March 28th, 2013, 12:30 AM
Hello all. I am trying to make a program to generate all the primes up to 10^9 however i am not able to make an array of integers of that size. I understand how the sieve works but how can I go about generating all the primes up to said number?
March 28th, 2013, 02:27 AM
One way would be to have an array of bits, rather than an array of bytes (or worse, integers).
So you only use one bit to indicate whether a number is prime or not.
Comments on this post
March 28th, 2013, 09:33 AM
Certainly one efficient way of doing it by Salems method. But however an alternative way is to use linked list?
March 28th, 2013, 12:11 PM
You don't need an array of integers for a sieve - just an array of booleans. That should cut down your memory consumption by a factor of 4, down to 1GB, which should fit into your memory fine.
Originally Posted by thomas12
Using bits instead of bytes, as salem suggested, will cut it down by another factor of 8, down to 125MB. If you're using C++, you get this for free by using a vector<bool>.
Also note that you should allocate large arrays on the heap, not the stack. The amount of memory that can be allocated on the stack is much more limited than on the heap. On my system it's 8MB, so a sieve for one billion numbers won't fit on the stack even if you use bits.
Using a linked list instead of an array will consume more memory, not less. Also sieve algorithms rely on random access being O(1). If you use a linked list for a sieve, that completely destroys its runtime - you might just as well use a naive non-sieve algorithm then.

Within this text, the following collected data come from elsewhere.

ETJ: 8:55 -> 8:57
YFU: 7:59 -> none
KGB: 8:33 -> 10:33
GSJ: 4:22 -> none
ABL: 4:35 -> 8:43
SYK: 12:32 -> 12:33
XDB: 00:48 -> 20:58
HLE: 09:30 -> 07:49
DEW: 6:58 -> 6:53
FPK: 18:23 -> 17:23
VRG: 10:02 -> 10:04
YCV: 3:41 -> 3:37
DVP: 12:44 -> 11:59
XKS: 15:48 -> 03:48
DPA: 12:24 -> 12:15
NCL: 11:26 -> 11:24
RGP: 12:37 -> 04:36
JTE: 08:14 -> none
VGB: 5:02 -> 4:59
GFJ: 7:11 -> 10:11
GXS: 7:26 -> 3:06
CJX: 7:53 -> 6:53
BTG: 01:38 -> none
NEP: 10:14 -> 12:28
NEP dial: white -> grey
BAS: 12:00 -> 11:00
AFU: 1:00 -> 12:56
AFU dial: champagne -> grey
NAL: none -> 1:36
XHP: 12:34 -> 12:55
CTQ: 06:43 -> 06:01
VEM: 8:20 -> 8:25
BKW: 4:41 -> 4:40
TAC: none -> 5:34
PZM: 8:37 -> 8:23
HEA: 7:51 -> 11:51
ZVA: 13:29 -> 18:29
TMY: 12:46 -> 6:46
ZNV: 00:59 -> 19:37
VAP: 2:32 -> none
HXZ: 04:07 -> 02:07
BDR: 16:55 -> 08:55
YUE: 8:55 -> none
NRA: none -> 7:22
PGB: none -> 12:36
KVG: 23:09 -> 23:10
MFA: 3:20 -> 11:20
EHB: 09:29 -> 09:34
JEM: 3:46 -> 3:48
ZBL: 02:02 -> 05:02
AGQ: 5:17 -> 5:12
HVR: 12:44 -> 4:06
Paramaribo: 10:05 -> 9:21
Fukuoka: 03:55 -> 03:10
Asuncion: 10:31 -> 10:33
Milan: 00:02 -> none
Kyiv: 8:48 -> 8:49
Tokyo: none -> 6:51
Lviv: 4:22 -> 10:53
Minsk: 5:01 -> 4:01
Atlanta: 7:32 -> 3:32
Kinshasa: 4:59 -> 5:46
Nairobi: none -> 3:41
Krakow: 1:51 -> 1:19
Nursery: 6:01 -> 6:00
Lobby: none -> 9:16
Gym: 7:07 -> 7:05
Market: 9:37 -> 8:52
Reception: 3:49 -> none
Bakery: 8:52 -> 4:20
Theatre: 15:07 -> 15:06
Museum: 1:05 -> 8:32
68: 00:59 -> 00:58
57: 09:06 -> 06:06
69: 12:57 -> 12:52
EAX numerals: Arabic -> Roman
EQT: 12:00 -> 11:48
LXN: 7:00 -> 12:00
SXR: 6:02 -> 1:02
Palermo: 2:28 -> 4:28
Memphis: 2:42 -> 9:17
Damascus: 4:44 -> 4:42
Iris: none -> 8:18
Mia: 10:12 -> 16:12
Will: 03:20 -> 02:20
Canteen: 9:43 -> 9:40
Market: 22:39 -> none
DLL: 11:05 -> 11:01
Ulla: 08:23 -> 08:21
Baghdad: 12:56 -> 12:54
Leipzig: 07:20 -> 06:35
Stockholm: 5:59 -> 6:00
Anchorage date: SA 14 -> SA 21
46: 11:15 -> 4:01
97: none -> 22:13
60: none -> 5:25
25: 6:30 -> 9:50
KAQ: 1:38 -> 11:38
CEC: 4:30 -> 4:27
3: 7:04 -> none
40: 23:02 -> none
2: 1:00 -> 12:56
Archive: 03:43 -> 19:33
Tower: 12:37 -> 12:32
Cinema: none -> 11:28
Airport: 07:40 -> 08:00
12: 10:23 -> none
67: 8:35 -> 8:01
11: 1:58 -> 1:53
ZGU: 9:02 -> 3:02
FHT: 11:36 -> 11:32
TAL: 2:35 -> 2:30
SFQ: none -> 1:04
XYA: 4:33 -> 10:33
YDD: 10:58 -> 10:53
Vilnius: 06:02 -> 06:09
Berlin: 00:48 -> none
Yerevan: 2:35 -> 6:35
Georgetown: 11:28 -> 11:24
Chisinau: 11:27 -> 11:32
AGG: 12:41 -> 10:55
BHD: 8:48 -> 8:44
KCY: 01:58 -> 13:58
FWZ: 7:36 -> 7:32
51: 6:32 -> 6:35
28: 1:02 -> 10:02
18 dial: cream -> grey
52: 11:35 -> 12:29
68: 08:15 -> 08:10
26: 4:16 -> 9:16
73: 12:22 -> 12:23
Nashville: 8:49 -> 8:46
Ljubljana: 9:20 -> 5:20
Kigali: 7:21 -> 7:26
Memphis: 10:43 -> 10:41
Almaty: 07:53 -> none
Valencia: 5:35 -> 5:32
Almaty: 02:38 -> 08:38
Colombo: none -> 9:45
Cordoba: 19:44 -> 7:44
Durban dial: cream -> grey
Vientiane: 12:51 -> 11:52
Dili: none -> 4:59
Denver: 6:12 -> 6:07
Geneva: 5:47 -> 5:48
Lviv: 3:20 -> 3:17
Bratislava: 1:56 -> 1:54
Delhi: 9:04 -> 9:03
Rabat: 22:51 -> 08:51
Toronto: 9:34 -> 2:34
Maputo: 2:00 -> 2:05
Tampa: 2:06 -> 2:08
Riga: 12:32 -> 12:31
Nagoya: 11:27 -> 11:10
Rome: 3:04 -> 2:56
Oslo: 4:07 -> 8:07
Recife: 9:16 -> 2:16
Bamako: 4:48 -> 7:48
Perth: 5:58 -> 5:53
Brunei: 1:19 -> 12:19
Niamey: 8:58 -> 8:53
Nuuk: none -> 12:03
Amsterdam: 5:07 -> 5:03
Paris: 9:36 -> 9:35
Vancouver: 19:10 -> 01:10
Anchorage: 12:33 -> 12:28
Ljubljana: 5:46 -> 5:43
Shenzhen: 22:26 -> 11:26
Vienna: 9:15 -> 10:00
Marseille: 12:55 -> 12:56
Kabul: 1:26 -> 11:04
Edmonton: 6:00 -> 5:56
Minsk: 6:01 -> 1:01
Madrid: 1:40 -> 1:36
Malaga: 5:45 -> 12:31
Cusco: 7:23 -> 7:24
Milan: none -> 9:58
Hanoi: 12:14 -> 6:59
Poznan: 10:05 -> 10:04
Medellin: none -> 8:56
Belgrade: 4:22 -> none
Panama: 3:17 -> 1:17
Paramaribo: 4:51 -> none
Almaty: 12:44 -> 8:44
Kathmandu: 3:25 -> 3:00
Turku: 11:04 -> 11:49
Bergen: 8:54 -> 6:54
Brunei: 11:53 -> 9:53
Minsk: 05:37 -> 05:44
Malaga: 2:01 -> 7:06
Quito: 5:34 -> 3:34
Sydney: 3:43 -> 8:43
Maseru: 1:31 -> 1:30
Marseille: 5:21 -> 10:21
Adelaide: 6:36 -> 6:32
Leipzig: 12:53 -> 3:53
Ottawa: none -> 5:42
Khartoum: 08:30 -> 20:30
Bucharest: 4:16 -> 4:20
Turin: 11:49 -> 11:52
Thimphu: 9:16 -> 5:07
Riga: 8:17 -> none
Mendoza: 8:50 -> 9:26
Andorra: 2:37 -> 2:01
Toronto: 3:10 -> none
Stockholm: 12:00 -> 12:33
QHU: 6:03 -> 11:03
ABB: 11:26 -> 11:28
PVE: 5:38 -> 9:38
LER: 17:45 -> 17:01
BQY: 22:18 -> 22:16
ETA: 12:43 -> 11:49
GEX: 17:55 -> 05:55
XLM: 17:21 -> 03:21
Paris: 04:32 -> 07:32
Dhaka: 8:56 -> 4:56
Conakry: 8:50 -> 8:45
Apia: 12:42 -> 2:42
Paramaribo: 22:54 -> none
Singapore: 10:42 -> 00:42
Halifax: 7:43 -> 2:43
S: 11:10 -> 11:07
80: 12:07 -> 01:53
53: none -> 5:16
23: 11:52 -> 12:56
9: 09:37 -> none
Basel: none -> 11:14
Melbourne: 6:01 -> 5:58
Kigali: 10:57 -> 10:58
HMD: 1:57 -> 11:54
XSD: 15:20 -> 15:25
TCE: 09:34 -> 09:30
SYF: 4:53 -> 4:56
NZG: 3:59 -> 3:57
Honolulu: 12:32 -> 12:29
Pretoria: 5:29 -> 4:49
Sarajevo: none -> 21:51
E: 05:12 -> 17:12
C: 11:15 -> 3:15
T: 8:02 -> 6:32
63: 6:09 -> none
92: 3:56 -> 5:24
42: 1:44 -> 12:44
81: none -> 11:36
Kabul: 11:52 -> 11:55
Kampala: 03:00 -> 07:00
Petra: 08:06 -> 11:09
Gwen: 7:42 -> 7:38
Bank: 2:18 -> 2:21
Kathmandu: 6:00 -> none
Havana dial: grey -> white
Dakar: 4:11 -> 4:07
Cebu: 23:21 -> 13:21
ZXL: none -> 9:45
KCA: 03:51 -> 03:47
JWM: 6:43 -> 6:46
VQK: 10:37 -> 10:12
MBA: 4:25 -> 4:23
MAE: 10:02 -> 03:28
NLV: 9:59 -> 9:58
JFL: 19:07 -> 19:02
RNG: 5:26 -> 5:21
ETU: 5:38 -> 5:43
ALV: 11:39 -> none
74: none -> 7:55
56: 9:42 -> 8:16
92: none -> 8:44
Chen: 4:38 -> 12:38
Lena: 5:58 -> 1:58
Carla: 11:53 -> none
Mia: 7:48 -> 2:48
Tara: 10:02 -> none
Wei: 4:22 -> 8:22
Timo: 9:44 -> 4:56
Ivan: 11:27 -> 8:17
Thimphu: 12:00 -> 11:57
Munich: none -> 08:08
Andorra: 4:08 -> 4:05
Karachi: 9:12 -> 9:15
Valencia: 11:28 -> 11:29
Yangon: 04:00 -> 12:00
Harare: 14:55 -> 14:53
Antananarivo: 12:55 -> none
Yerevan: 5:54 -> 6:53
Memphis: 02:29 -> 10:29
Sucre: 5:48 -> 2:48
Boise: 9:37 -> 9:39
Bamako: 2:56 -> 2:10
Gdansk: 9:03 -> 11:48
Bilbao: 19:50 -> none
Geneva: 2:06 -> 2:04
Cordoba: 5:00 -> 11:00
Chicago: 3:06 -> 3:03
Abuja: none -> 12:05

Originally Posted by ssharish2005
March 28th, 2013, 12:27 PM
You should end up with 50,847,533 prime numbers.
p: inv 1e9
You could use Miller-Rabin test instead of sieve.
To quickly compute a large sieve you could compute in separate blocks. Maybe I'll implement this to better understand timing based on working within my level 2 cache.
In other words, instead of sieving all billion numbers at once do them in blocks of a kilobyte or something. Probably needless to say, the blocking is separable from bit representation versus unsigned int. Bits give you a factor of 32 more numbers you can sieve.
[/code] are essential for python code and Makefiles!
March 28th, 2013, 12:28 PM
There's a significant speed cost to implementing the sieve of Eratosthenes using a linked list, though. The usual implementation makes pretty heavy use of random access.
A very common optimization both for time and memory is not to represent integers that are divisible by a small prime. For example, for a positive integer N not to be divisible by 2 or 3, N % 6 must be 1 or 5. That automatically eliminates 2/3 of the composite numbers that a naive implementation would consider. If you're careful, you don't need to waste array space on those obviously composite numbers:
array -> 1
array -> 5
array -> 7
array -> 11
You can eliminate more than two small primes, but you'll find diminishing returns quickly. I found that eliminating up to 7 small primes worked pretty well.
Combined with the bit-array optimization, this should put this problem well within reach. To get all the primes up to 10^9, if you eliminate multiples of 2 and 3 and use a single bit for each candidate prime, you're looking at an array of about 10 million 32-bit integers.
There are algorithms that are a lot more efficient memory-wise, but they tend to sacrifice something in speed. A pretty good compromise is in this paper:
It uses a lazy functional programming model, but the algorithm is pretty easy to understand. I implemented a C++ version of it a while ago, and it came out to about 200 lines of code including the basic heap operations which I decided to implement myself.